(Stored data entries)

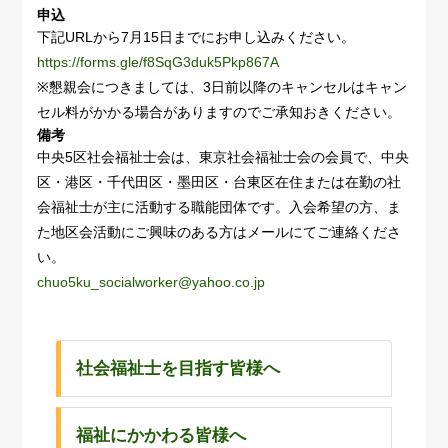
申込
下記URLから7月15日までにお申し込みください。
https://forms.gle/f8SqG3duk5Pkp867A
※懇親会につきましては、3日前以降のキャンセルはキャン
セル料がかかる場合がありますのでご承知おきください。
備考
中央5区社会福祉士会は、東京社会福祉士会の会員で、中央
区・港区・千代田区・墨田区・台東区在住または在勤の社
会福祉士が主に活動する職能団体です。入会希望の方、ま
た地区会活動にご興味のある方はメールにてご連絡くださ
い。
chuo5ku_socialworker@yahoo.co.jp
社会福祉士を目指す皆様へ
福祉にかかわる皆様へ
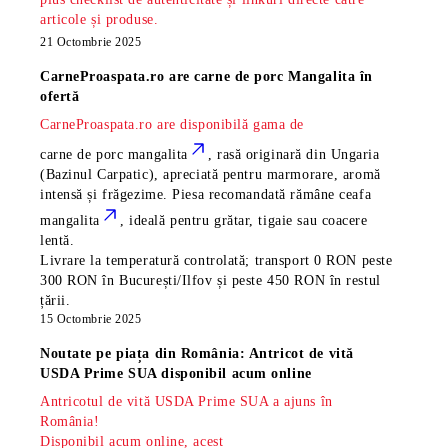
articole și produse.
21 Octombrie 2025
CarneProaspata.ro are
carne de porc Mangalita
în
ofertă
CarneProaspata.ro are disponibilă gama de
carne de porc mangalita
, rasă
originară din Ungaria
(Bazinul Carpatic), apreciată pentru marmorare, aromă
intensă și frăgezime. Piesa recomandată rămâne
ceafa
mangalita
, ideală pentru grătar, tigaie sau coacere
lentă.
Livrare la temperatură controlată; transport 0 RON peste
300 RON în București/Ilfov și peste 450 RON în restul
țării.
15 Octombrie 2025
Noutate pe piața din România: Antricot de vită
USDA Prime SUA disponibil acum online
Antricotul de vită USDA Prime SUA a ajuns în
România!
Disponibil acum online, acest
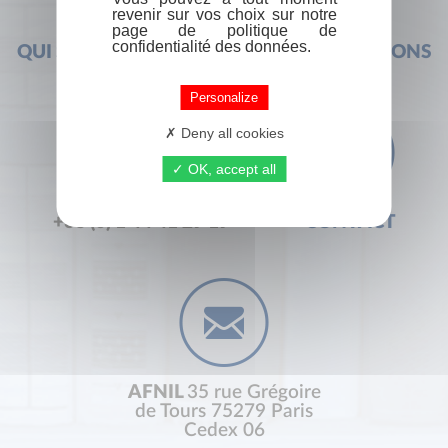
revenir sur vos choix sur notre
page de politique de
confidentialité des données.
QUI SOMMES-NOUS ?
FOIRE AUX QUESTIONS
Personalize
Deny all cookies
OK, accept all
+33 (0) 1 44 41 29 19
CONTACT
AFNIL
35 rue Grégoire
de Tours 75279 Paris
Cedex 06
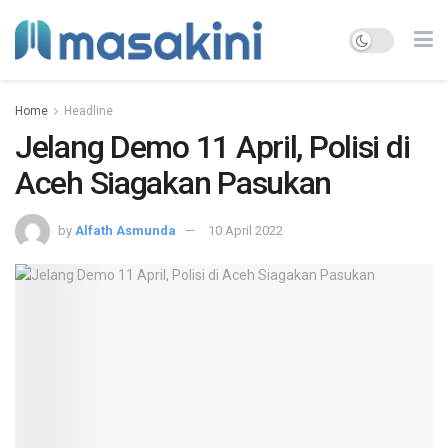
Home
Headline
Jelang Demo 11 April, Polisi di
Aceh Siagakan Pasukan
by
Alfath Asmunda
10 April 2022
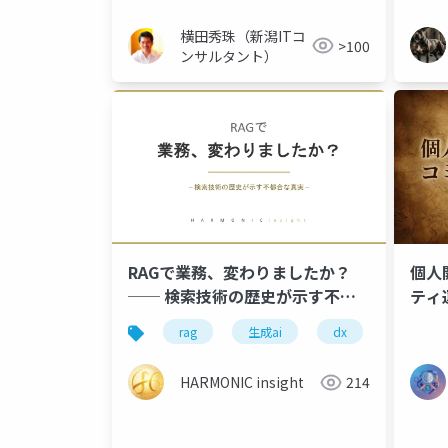
横田秀珠（新潟ITコ
>100
ンサルタント）
RAGで業務、変わりましたか？
個人
── 検索技術の歴史が示す不都
ティ
合な真実
rag
生成ai
dx
業務改革
HARMONIC insight
214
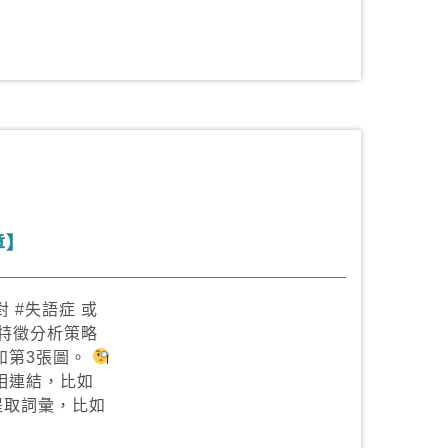
章】
 #失語症 或
特徵分析策略
如第3張圖。
相連結，比如
提取詞彙，比如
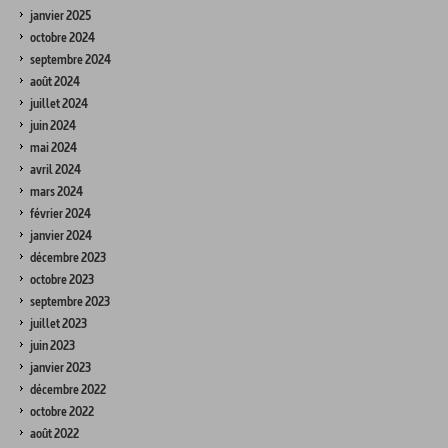
janvier 2025
octobre 2024
septembre 2024
août 2024
juillet 2024
juin 2024
mai 2024
avril 2024
mars 2024
février 2024
janvier 2024
décembre 2023
octobre 2023
septembre 2023
juillet 2023
juin 2023
janvier 2023
décembre 2022
octobre 2022
août 2022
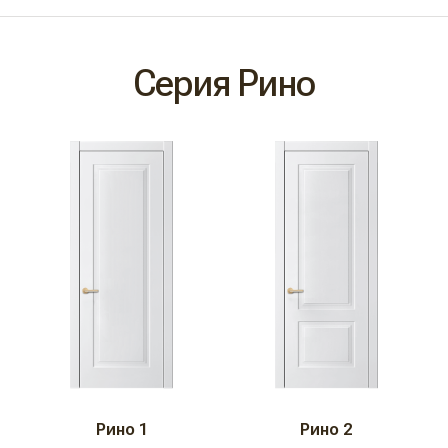
Серия Рино
Рино 1
Рино 2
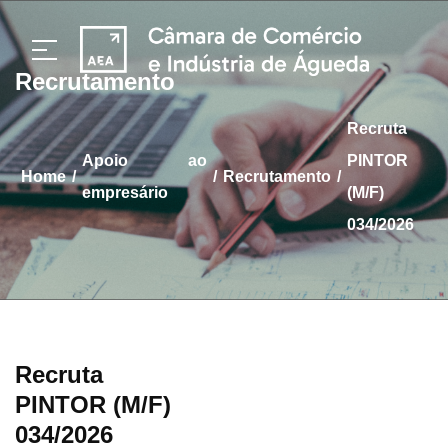
Recrutamento
Recruta
apoio ao
PINTOR
/
/
/
home
Recrutamento
empresário
(M/F)
034/2026
Recruta
PINTOR (M/F)
034/2026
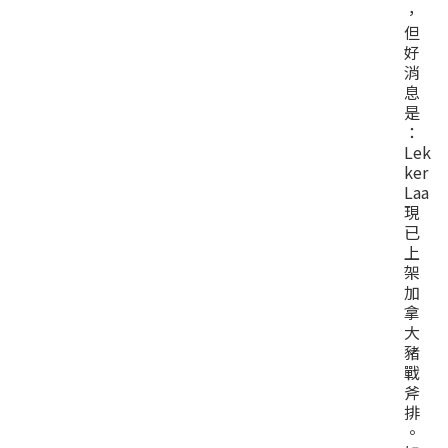
，
但
好
消
息
是
：
Lek
ker
Laa
現
已
上
架
加
拿
大
豬
戰
斧
排
。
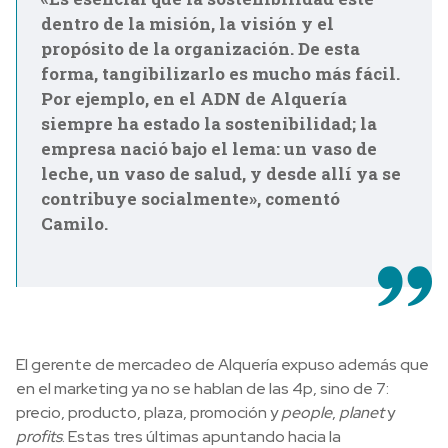
dentro de la misión, la visión y el
propósito de la organización. De esta
forma, tangibilizarlo es mucho más fácil.
Por ejemplo, en el ADN de Alquería
siempre ha estado la sostenibilidad; la
empresa nació bajo el lema: un vaso de
leche, un vaso de salud, y desde allí ya se
contribuye socialmente», comentó
Camilo.
El gerente de mercadeo de Alquería expuso además que
en el marketing ya no se hablan de las 4p, sino de 7:
precio, producto, plaza, promoción y
people
,
planet
y
profits
. Estas tres últimas apuntando hacia la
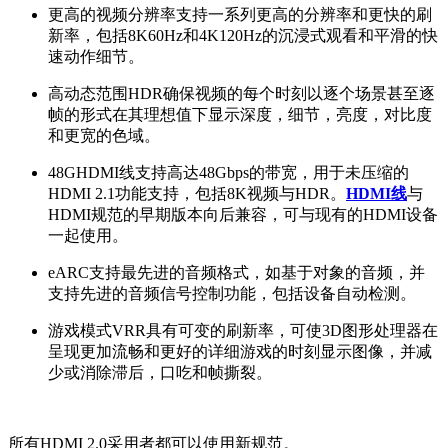
更高的视频分辨率支持一系列更高的分辨率和更快的刷
新率，包括8K60Hz和4K120Hz的沉浸式观看和平滑的快
速动作细节。
高动态范围HDR确保视频的每个时刻以逐个场景甚至逐
帧的形式在其理想值下显示深度，细节，亮度，对比度
和更宽的色域。
48GHDMI线支持高达48Gbps的带宽，用于未压缩的
HDMI 2.1功能支持，包括8K视频与HDR。
HDMI线
与
HDMI规范的早期版本向后兼容，可与现有的HDMI设备
一起使用。
eARC支持最先进的音频格式，如基于对象的音频，并
支持先进的音频信号控制功能，包括设备自动检测。
游戏模式VRR具有可变的刷新率，可使3D图形处理器在
呈现更加流畅和更好的详细游戏的时刻显示图像，并减
少或消除滞后，口吃和帧撕裂。
所有HDMI 2.0采用者都可以使用新规范。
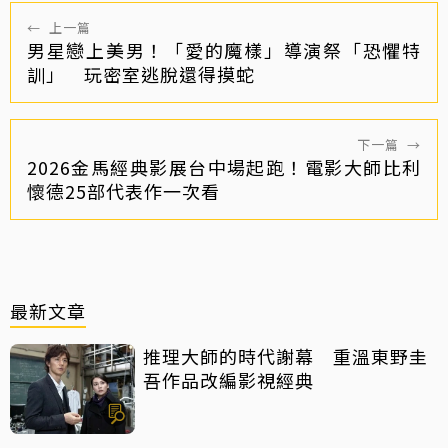
←
上一篇
男星戀上美男！「愛的魔樣」導演祭「恐懼特
訓」 玩密室逃脫還得摸蛇
下一篇
→
2026金馬經典影展台中場起跑！電影大師比利
懷德25部代表作一次看
最新文章
推理大師的時代謝幕 重溫東野圭
吾作品改編影視經典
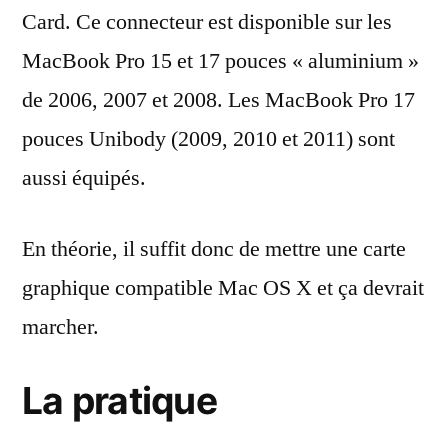
Card. Ce connecteur est disponible sur les
MacBook Pro 15 et 17 pouces « aluminium »
de 2006, 2007 et 2008. Les MacBook Pro 17
pouces Unibody (2009, 2010 et 2011) sont
aussi équipés.
En théorie, il suffit donc de mettre une carte
graphique compatible Mac OS X et ça devrait
marcher.
La pratique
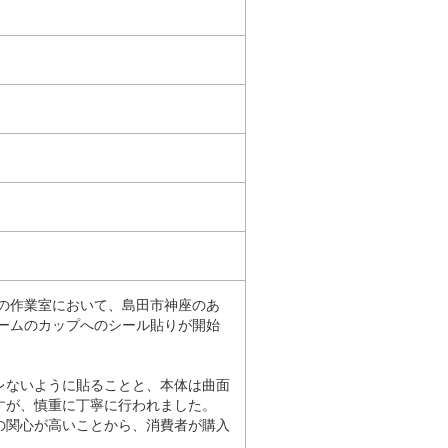
」の作業室において、島田市神座のあ
ームのカップへのシール貼りが開始
レないように貼ることと、本体は曲面
すが、慎重に丁寧に行われました。
の関心が高いことから、消費者が購入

WHAT TO PRODUCE: Each entry above must be restated word for word; the pictures stay out of the copy.

REPLY:
申込
下記URLから7月15日までにお申し込みください。
https://forms.gle/f8SqG3duk5Pkp867A
※懇親会につきましては、3日前以降のキャンセルはキャン
セル料がかかる場合がありますのでご承知おきください。
備考
中央5区社会福祉士会は、東京社会福祉士会の会員で、中央
区・港区・千代田区・墨田区・台東区在住または在勤の社
会福祉士が主に活動する職能団体です。入会希望の方、ま
た地区会活動にご興味のある方はメールにてご連絡くださ
い。
chuo5ku_socialworker@yahoo.co.jp
社会福祉士を目指す皆様へ
福祉にかかわる皆様へ
articole și produse.
21 Octombrie 2025
CarneProaspata.ro are
carne de porc Mangalita
în
ofertă
CarneProaspata.ro are disponibilă gama de
carne de porc mangalita
, rasă
originară din Ungaria
(Bazinul Carpatic), apreciată pentru marmorare, aromă
intensă și frăgezime. Piesa recomandată rămâne
ceafa
mangalita
, ideală pentru grătar, tigaie sau coacere
lentă.
Livrare la temperatură controlată; transport 0 RON peste
300 RON în București/Ilfov și peste 450 RON în restul
țării.
15 Octombrie 2025
Noutate pe piața din România: Antricot de vită
USDA Prime SUA disponibil acum online
Antricotul de vită USDA Prime SUA a ajuns în
România!
Disponibil acum online, acest
revenir sur vos choix sur notre
page de politique de
confidentialité des données.
QUI SOMMES-NOUS ?
FOIRE AUX QUESTIONS
Personalize
Deny all cookies
OK, accept all
+33 (0) 1 44 41 29 19
CONTACT
AFNIL
35 rue Grégoire
de Tours 75279 Paris
Cedex 06
Home
Headline
Jelang Demo 11 April, Polisi di
Aceh Siagakan Pasukan
by
Alfath Asmunda
10 April 2022
横田秀珠（新潟ITコ
>100
ンサルタント）
RAGで業務、変わりましたか？
個人
── 検索技術の歴史が示す不都
ティ
合な真実
rag
生成ai
dx
業務改革
HARMONIC insight
214
章】
 #失語症 或
特徵分析策略
如第3張圖。
相連結，比如
提取詞彙，比如
janvier 2025
octobre 2024
septembre 2024
août 2024
juillet 2024
juin 2024
mai 2024
avril 2024
mars 2024
février 2024
janvier 2024
décembre 2023
octobre 2023
septembre 2023
juillet 2023
juin 2023
janvier 2023
décembre 2022
octobre 2022
août 2022
Серия Рино
Рино 1
Рино 2
Recrutamento
Recruta
apoio ao
PINTOR
/
/
/
home
Recrutamento
empresário
(M/F)
034/2026
Recruta
PINTOR (M/F)
034/2026
，
但
好
消
息
是
：
Lek
ker
Laa
現
已
上
架
加
拿
大
豬
戰
斧
排
。
dentro de la misión, la visión y el
propósito de la organización. De esta
forma, tangibilizarlo es mucho más fácil.
Por ejemplo, en el ADN de Alquería
siempre ha estado la sostenibilidad; la
empresa nació bajo el lema: un vaso de
leche, un vaso de salud, y desde allí ya se
contribuye socialmente», comentó
Camilo.
El gerente de mercadeo de Alquería expuso además que
en el marketing ya no se hablan de las 4p, sino de 7:
precio, producto, plaza, promoción y
people
,
planet
y
profits
. Estas tres últimas apuntando hacia la
更高的视频分辨率支持一系列更高的分辨率和更快的刷
新率，包括8K60Hz和4K120Hz的沉浸式观看和平滑的快
速动作细节。
高动态范围HDR确保视频的每个时刻以逐个场景甚至逐
帧的形式在其理想值下显示深度，细节，亮度，对比度
和更宽的色域。
48GHDMI线支持高达48Gbps的带宽，用于未压缩的
HDMI 2.1功能支持，包括8K视频与HDR。
HDMI线
与
HDMI规范的早期版本向后兼容，可与现有的HDMI设备
一起使用。
eARC支持最先进的音频格式，如基于对象的音频，并
支持先进的音频信号控制功能，包括设备自动检测。
游戏模式VRR具有可变的刷新率，可使3D图形处理器在
呈现更加流畅和更好的详细游戏的时刻显示图像，并减
少或消除滞后，口吃和帧撕裂。
所有HDMI 2.0采用者都可以使用新规范。
←
上一篇
男星戀上美男！「愛的魔樣」導演祭「恐懼特
訓」 玩密室逃脫還得摸蛇
下一篇
→
2026金馬經典影展台中場起跑！電影大師比利
懷德25部代表作一次看
最新文章
推理大師的時代謝幕 重溫東野圭
吾作品改編影視經典
Card. Ce connecteur est disponible sur les
MacBook Pro 15 et 17 pouces « aluminium »
de 2006, 2007 et 2008. Les MacBook Pro 17
pouces Unibody (2009, 2010 et 2011) sont
aussi équipés.
En théorie, il suffit donc de mettre une carte
graphique compatible Mac OS X et ça devrait
marcher.
La pratique
」の作業室において、島田市神座のあ
ームのカップへのシール貼りが開始
レないように貼ることと、本体は曲面
すが、慎重に丁寧に行われました。
の関心が高いことから、消費者が購入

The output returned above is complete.